Elevated cardiac troponin concentrations in people with critical illness are associated with an increased risk of death. We aimed to assess the feasibility of a larger study to ascertain the utility of cardiac troponin as a prognostic tool for mortality in critically ill patients.
Patients admitted to participating intensive care units during the one-month enrolment period were eligible. We excluded cardiac surgical patients and patients who were admitted and either died or were discharged within 12 hr. In enrolled patients, we measured high-sensitivity cardiac troponin I (hs-cTnI) and obtained electrocardiograms to ascertain the incidence of myocardial infarction (MI) and isolated troponin elevation. Our feasibility objectives were to measure recruitment rate, the proportion of patients who consented under a deferred consent model, and time required for data collection and study procedures.
Over a four-week enrolment period, 280 patients were enrolled using a deferred consent model. We obtained subsequent consent from 81% of patients. Study procedures and data collection required 1.7 hr per participant. Overall, 86 (38%) suffered a MI, 23 (10%) had an isolated hs-cTnI elevation, and 117 (52%) had no hs-cTnI elevation. The crude hospital mortality rate was 10% without an hs-cTnI elevation, 29% with an isolated hs-cTnl elevation (relative risk [RR]) 2.2; 95% confidence interval [CI], 1.0 to 6.0) and 29% with an MI (RR, 2.6; 95% CI, 1.4 to 5.1).
Myocardial injury with elevated hs-cTnI concentrations and MIs occur frequently during critical illness.
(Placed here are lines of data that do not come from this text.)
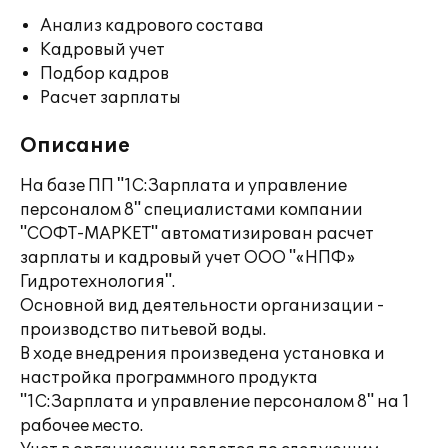
Анализ кадрового состава
Кадровый учет
Подбор кадров
Расчет зарплаты
Описание
На базе ПП "1С:Зарплата и управление
персоналом 8" специалистами компании
"СОФТ-МАРКЕТ" автоматизирован расчет
зарплаты и кадровый учет ООО "«НПФ»
Гидротехнология".
Основной вид деятельности организации -
производство питьевой воды.
В ходе внедрения произведена установка и
настройка программного продукта
"1С:Зарплата и управление персоналом 8" на 1
рабочее место.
This pilot study has established the feasibility of conducting a large-scale investigation addressing this issue.
危重病患者中心肌肌钙蛋白浓度升高与死亡风险增加相关。我们旨在评估一项更大规模研究的可行性,以确定心肌肌钙蛋白作为危重病患者死亡率预后工具的效用。
符合条件的患者为在参与的重症监护病房一个月的入组期间内入院的患者。我们排除了心脏手术患者和入院后 12 小时内死亡或出院的患者。在入组患者中,我们测量高敏心肌肌钙蛋白 I(hs-cTnI)并进行心电图检查,以确定心肌梗死(MI)和孤立性肌钙蛋白升高的发生率。我们的可行性目标是测量招募率、根据延迟同意模型同意的患者比例以及数据收集和研究程序所需的时间。
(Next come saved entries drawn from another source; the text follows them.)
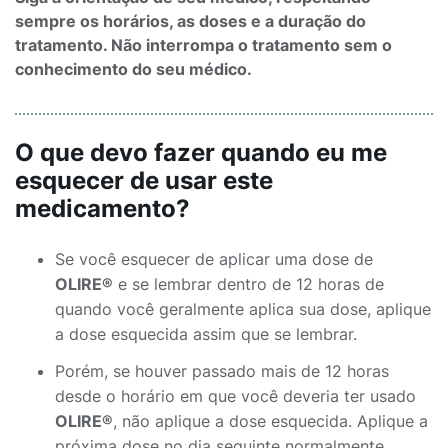
sempre os horários, as doses e a duração do
tratamento. Não interrompa o tratamento sem o
conhecimento do seu médico.
O que devo fazer quando eu me
esquecer de usar este
medicamento?
Se você esquecer de aplicar uma dose de
OLIRE®
e se lembrar dentro de 12 horas de
quando você geralmente aplica sua dose, aplique
a dose esquecida assim que se lembrar.
Porém, se houver passado mais de 12 horas
desde o horário em que você deveria ter usado
OLIRE®
, não aplique a dose esquecida. Aplique a
próxima dose no dia seguinte normalmente.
在四周的入组期间,使用延迟同意模型入组了 280 例患者。我们随后获得了 81%患者的同意。每个患者的研究程序和数据收集需要 1.7 小时。总体而言,86 例(38%)发生 MI,23 例(10%)出现孤立性 hs-cTnI 升高,117 例(52%)无 hs-cTnI 升高。无 hs-cTnI 升高的住院死亡率为 10%,孤立性 hs-cTnl 升高的死亡率为 29%(相对风险 [RR])2.2;95%置信区间 [CI],1.0 至 6.0),MI 的死亡率为 29%(RR,2.6;95% CI,1.4 至 5.1)。
危重病期间经常发生 hs-cTnI 浓度升高和 MI 的心肌损伤。这项初步研究已经确定了开展解决这一问题的大规模调查的可行性。